A bipartisan group of senators introduced a new bill to make it easier to authenticate and detect artificial intelligence-generated content and protect journalists and artists from having their work gobbled up by AI models without their permission.
The Content Origin Protection and Integrity from Edited and Deepfaked Media Act (COPIED Act) would direct the National Institute of Standards and Technology (NIST) to create standards and guidelines that help prove the origin of content and detect synthetic content, like through watermarking. It also directs the agency to create security measures to prevent tampering and requires AI tools for creative or journalistic content to let users attach information about their origin and prohibit that information from being removed. Under the bill, such content also could not be used to train AI models.
Content owners, including broadcasters, artists, and newspapers, could sue companies they believe used their materials without permission or tampered with authentication markers. State attorneys general and the Federal Trade Commission could also enforce the bill, which its backers say prohibits anyone from “removing, disabling, or tampering with content provenance information” outside of an exception for some security research purposes.
(A copy of the bill is in he article, here is the important part imo:
Prohibits the use of “covered content” (digital representations of copyrighted works) with content provenance to either train an AI- /algorithm-based system or create synthetic content without the express, informed consent and adherence to the terms of use of such content, including compensation)
Ladies and gentlemen of the jury, before you stands 8-year-old Billy Smith. He stands accused of training on copyrighted material. We actually have live video of him looking and reading books from the library. He he trained on the contents of over 100 books this year.
We ask you to enforce the maximum penalty and send his parents to prison.
I get what you’re saying, but there’s something of a difference between someone studying something for months or years then writing about it, and a language model ran by one of the tech giants scraping media and immediately generating stuff from it, for commercial use, for the profit of the company that owns it.
It’s kinda like how plagiarising somebody’s book word for word never used to be a crime when it was a painstaking process of manually writing it back out for every copy. When the printing press came out, though? It allowed dodgy businesses to large-scale fuck over authors, and the law had to play catch-up.
I don’t actually think this proposal is that well thought out, but I also don’t think we should think of AI models or corporations as being people - they aren’t people, and they shouldn’t necessarily have the same rights and privileges that we do.

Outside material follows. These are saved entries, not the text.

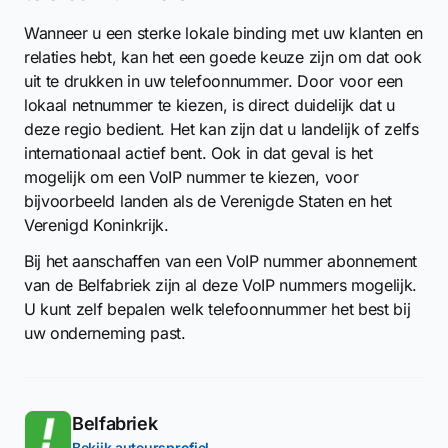
Wanneer u een sterke lokale binding met uw klanten en
relaties hebt, kan het een goede keuze zijn om dat ook
uit te drukken in uw telefoonnummer. Door voor een
lokaal netnummer te kiezen, is direct duidelijk dat u
deze regio bedient. Het kan zijn dat u landelijk of zelfs
internationaal actief bent. Ook in dat geval is het
mogelijk om een VoIP nummer te kiezen, voor
bijvoorbeeld landen als de Verenigde Staten en het
Verenigd Koninkrijk.
Bij het aanschaffen van een VoIP nummer abonnement
van de Belfabriek zijn al deze VoIP nummers mogelijk.
U kunt zelf bepalen welk telefoonnummer het best bij
uw onderneming past.
Belfabriek
Bekijk auteursprofiel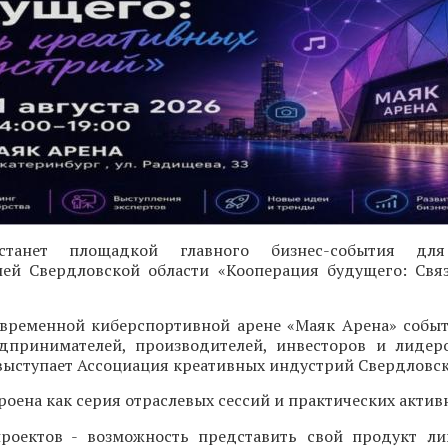
 станет площадкой главного бизнес-события для
ей Свердловской области «Кооперация будущего: Свя
современной киберспортивной арене «Маяк Арена» собы
дпринимателей, производителей, инвесторов и лидер
ыступает Ассоциация креативных индустрий Свердловск
оена как серия отраслевых сессий и практических актив
проектов - возможность представить свой продукт л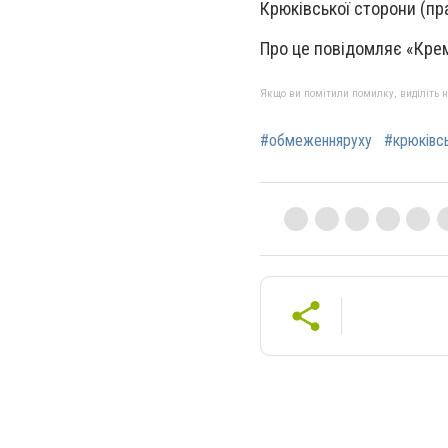
Крюківської сторони (пр
Про це повідомляє «Крем
Якщо ви помітили помилку, виділіть нео
#обмеженняруху
#крюківс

There’s a lot of private people training models (Lora, Dora’s etc) / fine-tuning checkpoints and what have you
Training models is not just giant tech corps anymore
I know, I have one running locally on my PC, it’s neat.
I still don’t think that changes my point, though - that a large AI model, particularly one that can scrape the whole web of any content it can find, then immediately be used to generate a practically infinite amount of content in seconds is very different to the idea of a little 8 year old in a library reading books then writing something himself.

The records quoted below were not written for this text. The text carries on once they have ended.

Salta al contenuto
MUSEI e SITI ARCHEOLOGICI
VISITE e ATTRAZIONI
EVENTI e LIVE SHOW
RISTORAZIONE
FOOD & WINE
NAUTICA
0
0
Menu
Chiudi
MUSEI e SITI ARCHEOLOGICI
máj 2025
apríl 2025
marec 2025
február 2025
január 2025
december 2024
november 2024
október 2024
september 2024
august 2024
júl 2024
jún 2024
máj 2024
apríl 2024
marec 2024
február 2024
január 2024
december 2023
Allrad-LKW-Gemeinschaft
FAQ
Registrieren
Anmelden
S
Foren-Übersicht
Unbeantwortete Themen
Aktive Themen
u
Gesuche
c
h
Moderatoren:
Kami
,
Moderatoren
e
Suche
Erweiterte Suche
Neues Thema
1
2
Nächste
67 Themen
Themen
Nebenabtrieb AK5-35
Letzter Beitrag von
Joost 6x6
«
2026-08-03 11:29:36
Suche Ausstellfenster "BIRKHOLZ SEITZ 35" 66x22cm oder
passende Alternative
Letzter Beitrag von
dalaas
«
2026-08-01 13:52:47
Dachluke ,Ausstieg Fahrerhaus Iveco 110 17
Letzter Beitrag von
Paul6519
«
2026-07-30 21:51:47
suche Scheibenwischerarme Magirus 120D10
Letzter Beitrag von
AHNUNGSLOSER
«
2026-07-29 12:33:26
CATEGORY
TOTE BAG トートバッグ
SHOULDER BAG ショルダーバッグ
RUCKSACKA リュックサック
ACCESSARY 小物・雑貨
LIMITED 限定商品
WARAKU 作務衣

And I still maintain that companies aren’t people and shouldn’t necessarily have the same rights as a person.
What of the images random people generate from software like dall e? Those are made from the same training data, and what this poicy does to them is make media creation more inaccessible even though the technology exists. Also, copying a book word for word by hand isnt/wasnt plagarism, its unlicensed duplication. Plagarism would be changing just the proper nouns and pretending like its a completely seperate book
No matter how much you’d like for it to be the case, proprietary algorithms owned by big corporations are not remotely comparable to children.
tell that to civitai users lol
If I gave you an arbitrary image from Midjourney and all of the training data from it, I doubt you could match it to the “source art.” AI images are usually transformative.
This, exactly. AI is generating new images. Oh whoop de do, they did it by mixing a bunch of pixels. As though making an image out of tiny photos isnt literally the same thing and considered transformative. People just have a double standard about a program instead of a person doing it. (Except for that subset kd online artists, they’re just bezerk about copyright and credit in general)
Which part of “an even worse and scummier form of plagiarism” you didn’t understand?
What part of “transformative” did you not understand?
Different scale, but just go on and defend your billion dollar industry, because “what if it was open source” despite the open source community would never have the ability and the resources to train these models.
What are you talking about? The open source community has trained these kinds of models. They’re out there.
I honestly could not give less of a shit who’s training the models. I’m not gonna boycott C# because it was developed by Microsoft. There are open source implementations of generative AI that make use of freely-available models.
Thanks chatgpt
Pleased to take part in creating the scarcity free future by letting hustle bros to ruin art communities, and letting terminally online people to create endless followups to Metropolis Pt. II instead of them sending death threats to Dream Theater!